IEEE Trans Med Imaging. 2018 Feb;37(2):396-407. doi: 10.1109/TMI.2017.2749140. Epub 2017 Sep 4.
Principal component analysis (PCA) is an exploratory tool widely used in data analysis to uncover the dominant patterns of variability within a population. Despite its ability to represent a data set in a low-dimensional space, PCA's interpretability remains limited. Indeed, the components produced by PCA are often noisy or exhibit no visually meaningful patterns. Furthermore, the fact that the components are usually non-sparse may also impede interpretation, unless arbitrary thresholding is applied. However, in neuroimaging, it is essential to uncover clinically interpretable phenotypic markers that would account for the main variability in the brain images of a population.
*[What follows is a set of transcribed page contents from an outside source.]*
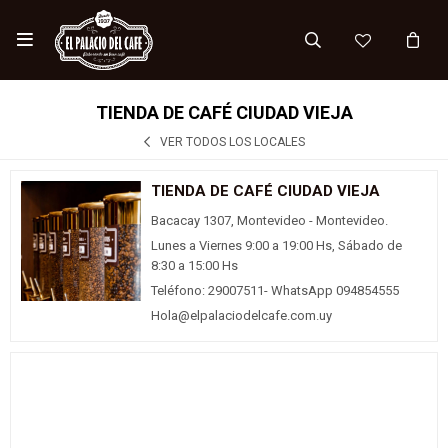

TIENDA DE CAFÉ CIUDAD VIEJA
VER TODOS LOS LOCALES
TIENDA DE CAFÉ CIUDAD VIEJA
Bacacay 1307, Montevideo - Montevideo.
Lunes a Viernes 9:00 a 19:00 Hs, Sábado de
8:30 a 15:00 Hs
Teléfono: 29007511- WhatsApp 094854555
Hola@elpalaciodelcafe.com.uy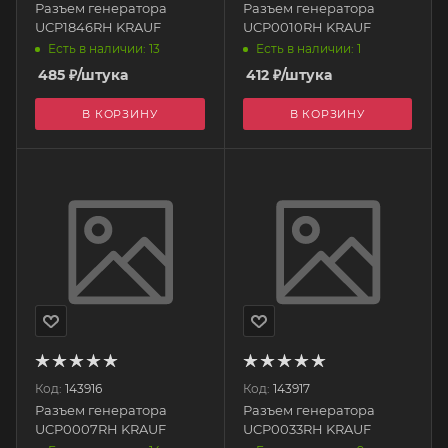
Разъем генератора
Разъем генератора
UCP1846RH KRAUF
UCP0010RH KRAUF
Есть в наличии: 13
Есть в наличии: 1
485
₽
/штука
412
₽
/штука
В КОРЗИНУ
В КОРЗИНУ
Код:
143916
Код:
143917
Разъем генератора
Разъем генератора
UCP0007RH KRAUF
UCP0033RH KRAUF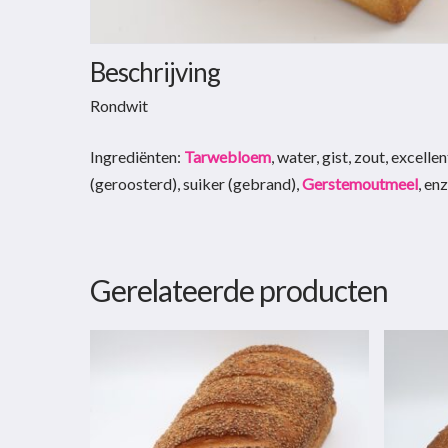
Beschrijving
Rondwit
Ingrediënten:
Tarwebloem
, water, gist, zout, excellen
(geroosterd), suiker (gebrand),
Gerstemoutmeel
, en
Gerelateerde producten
Recently, some alternatives to the standard PCA approach, such as sparse PCA (SPCA), have been proposed, their aim being to limit the density of the components. Nonetheless, sparsity alone does not entirely solve the interpretability problem in neuroimaging, since it may yield scattered and unstable components. We hypothesized that the incorporation of prior information regarding the structure of the data may lead to improved relevance and interpretability of brain patterns. We therefore present a simple extension of the popular PCA framework that adds structured sparsity penalties on the loading vectors in order to identify the few stable regions in the brain images that capture most of the variability. Such structured sparsity can be obtained by combining, e.g., and total variation (TV) penalties, where the TV regularization encodes information on the underlying structure of the data. This paper presents the structured SPCA (denoted SPCA-TV) optimization framework and its resolution. We demonstrate SPCA-TV's effectiveness and versatility on three different data sets. It can be applied to any kind of structured data, such as, e.g., -dimensional array images or meshes of cortical surfaces. The gains of SPCA-TV over unstructured approaches (such as SPCA and ElasticNet PCA) or structured approach (such as GraphNet PCA) are significant, since SPCA-TV reveals the variability within a data set in the form of intelligible brain patterns that are easier to interpret and more stable across different samples.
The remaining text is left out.